## Task brief
Take each line in the entries below that holds "Details" and show it.

********************

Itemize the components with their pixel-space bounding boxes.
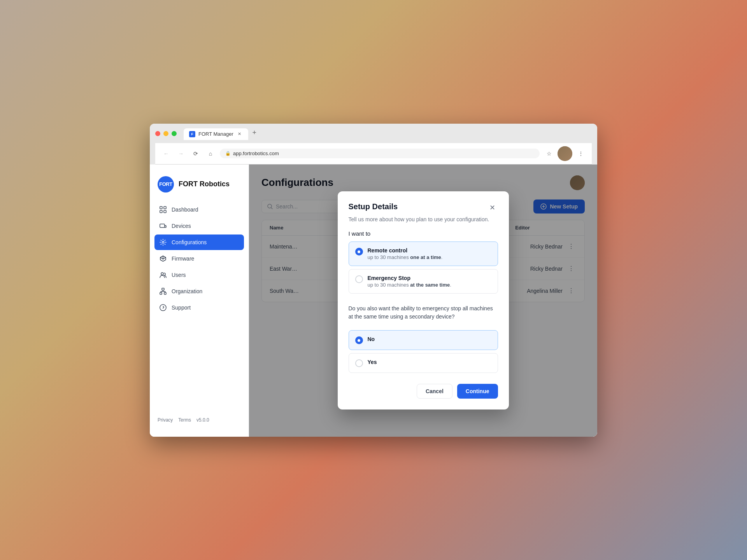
cancel-button[interactable]: Cancel <box>417 384 452 399</box>
sidebar-item-support[interactable]: Support <box>154 300 244 315</box>
sidebar-item-dashboard-label: Dashboard <box>172 206 198 213</box>
browser-tab[interactable]: F FORT Manager ✕ <box>184 128 248 140</box>
browser-window: F FORT Manager ✕ + ← → ⟳ ⌂ 🔒 app.fortrob… <box>150 124 597 437</box>
modal-footer: Cancel Continue <box>349 384 498 399</box>
main-content: Configurations Search... <box>249 164 597 437</box>
forward-button[interactable]: → <box>175 148 186 159</box>
radio-label-emergency-stop: Emergency Stop up to 30 machines at the … <box>368 275 491 288</box>
users-icon <box>159 271 167 279</box>
sidebar-item-support-label: Support <box>172 304 191 311</box>
sidebar-logo: FORT FORT Robotics <box>150 172 249 202</box>
minimize-traffic-light[interactable] <box>163 131 168 136</box>
browser-controls: F FORT Manager ✕ + <box>155 128 592 140</box>
sidebar-footer: Privacy Terms v5.0.0 <box>150 411 249 429</box>
browser-addressbar: ← → ⟳ ⌂ 🔒 app.fortrobotics.com ☆ ⋮ <box>155 143 592 164</box>
organization-icon <box>159 287 167 295</box>
radio-title-yes: Yes <box>368 359 491 365</box>
dashboard-icon <box>159 206 167 214</box>
continue-button[interactable]: Continue <box>457 384 498 399</box>
support-icon <box>159 304 167 312</box>
radio-title-no: No <box>368 336 491 342</box>
refresh-button[interactable]: ⟳ <box>190 148 201 159</box>
logo-icon: FORT <box>158 176 174 192</box>
svg-point-6 <box>162 241 164 243</box>
radio-option-yes[interactable]: Yes <box>349 353 498 373</box>
radio-btn-emergency-stop <box>355 275 363 283</box>
svg-rect-2 <box>160 210 162 213</box>
modal-header: Setup Details ✕ <box>349 202 498 213</box>
app-content: FORT FORT Robotics Dashboard <box>150 164 597 437</box>
home-button[interactable]: ⌂ <box>205 148 216 159</box>
configurations-icon <box>159 238 167 246</box>
back-button[interactable]: ← <box>161 148 172 159</box>
radio-option-no[interactable]: No <box>349 330 498 350</box>
modal-question-1: I want to <box>349 230 498 237</box>
radio-btn-remote-control <box>355 248 363 256</box>
lock-icon: 🔒 <box>225 151 231 156</box>
privacy-link[interactable]: Privacy <box>158 417 173 423</box>
svg-point-5 <box>165 226 166 226</box>
sidebar: FORT FORT Robotics Dashboard <box>150 164 249 437</box>
browser-user-avatar-inner <box>558 146 572 161</box>
browser-actions: ☆ ⋮ <box>544 146 586 161</box>
sidebar-item-dashboard[interactable]: Dashboard <box>154 202 244 217</box>
radio-label-remote-control: Remote control up to 30 machines one at … <box>368 247 491 260</box>
setup-details-modal: Setup Details ✕ Tell us more about how y… <box>338 191 509 410</box>
modal-subtitle: Tell us more about how you plan to use y… <box>349 216 498 222</box>
modal-close-button[interactable]: ✕ <box>487 202 498 213</box>
radio-btn-no <box>355 336 363 344</box>
radio-title-remote-control: Remote control <box>368 247 491 254</box>
sidebar-item-configurations-label: Configurations <box>172 239 207 245</box>
radio-label-yes: Yes <box>368 359 491 365</box>
browser-user-avatar[interactable] <box>558 146 572 161</box>
url-text: app.fortrobotics.com <box>233 150 279 156</box>
terms-link[interactable]: Terms <box>178 417 191 423</box>
svg-rect-1 <box>164 206 166 209</box>
sidebar-item-configurations[interactable]: Configurations <box>154 234 244 250</box>
svg-rect-3 <box>164 210 166 213</box>
svg-rect-0 <box>160 206 162 209</box>
tab-title: FORT Manager <box>198 131 233 137</box>
company-name: FORT Robotics <box>179 180 230 188</box>
sidebar-item-devices[interactable]: Devices <box>154 218 244 234</box>
firmware-icon <box>159 255 167 262</box>
radio-desc-remote-control: up to 30 machines one at a time. <box>368 254 491 260</box>
radio-label-no: No <box>368 336 491 342</box>
menu-button[interactable]: ⋮ <box>575 148 586 159</box>
sidebar-item-firmware[interactable]: Firmware <box>154 251 244 266</box>
radio-btn-yes <box>355 359 363 367</box>
svg-point-11 <box>160 304 166 311</box>
sidebar-item-organization[interactable]: Organization <box>154 284 244 299</box>
radio-title-emergency-stop: Emergency Stop <box>368 275 491 281</box>
close-traffic-light[interactable] <box>155 131 160 136</box>
radio-option-emergency-stop[interactable]: Emergency Stop up to 30 machines at the … <box>349 269 498 294</box>
maximize-traffic-light[interactable] <box>172 131 177 136</box>
tab-close-button[interactable]: ✕ <box>237 131 243 137</box>
sidebar-item-users[interactable]: Users <box>154 267 244 283</box>
tab-favicon: F <box>189 131 195 137</box>
modal-question-2: Do you also want the ability to emergenc… <box>349 304 498 321</box>
sidebar-nav: Dashboard Devices <box>150 202 249 315</box>
browser-titlebar: F FORT Manager ✕ + ← → ⟳ ⌂ 🔒 app.fortrob… <box>150 124 597 164</box>
svg-rect-4 <box>160 224 165 228</box>
devices-icon <box>159 222 167 230</box>
radio-desc-emergency-stop: up to 30 machines at the same time. <box>368 282 491 288</box>
browser-tabs: F FORT Manager ✕ + <box>184 128 260 140</box>
svg-point-7 <box>161 273 163 275</box>
sidebar-item-organization-label: Organization <box>172 288 202 294</box>
bookmark-button[interactable]: ☆ <box>544 148 554 159</box>
sidebar-item-firmware-label: Firmware <box>172 256 194 262</box>
address-bar[interactable]: 🔒 app.fortrobotics.com <box>220 149 540 158</box>
modal-title: Setup Details <box>349 202 398 211</box>
radio-option-remote-control[interactable]: Remote control up to 30 machines one at … <box>349 242 498 266</box>
new-tab-button[interactable]: + <box>249 128 260 138</box>
sidebar-item-devices-label: Devices <box>172 223 191 229</box>
modal-overlay: Setup Details ✕ Tell us more about how y… <box>249 164 597 437</box>
sidebar-item-users-label: Users <box>172 272 186 278</box>
version-label: v5.0.0 <box>196 417 209 423</box>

********************

## Result for this task
modal-header: Setup Details ✕ <box>349 202 498 213</box>
setup-details-modal: Setup Details ✕ Tell us more about how y… <box>338 191 509 410</box>
modal-title: Setup Details <box>349 202 398 211</box>
modal-overlay: Setup Details ✕ Tell us more about how y… <box>249 164 597 437</box>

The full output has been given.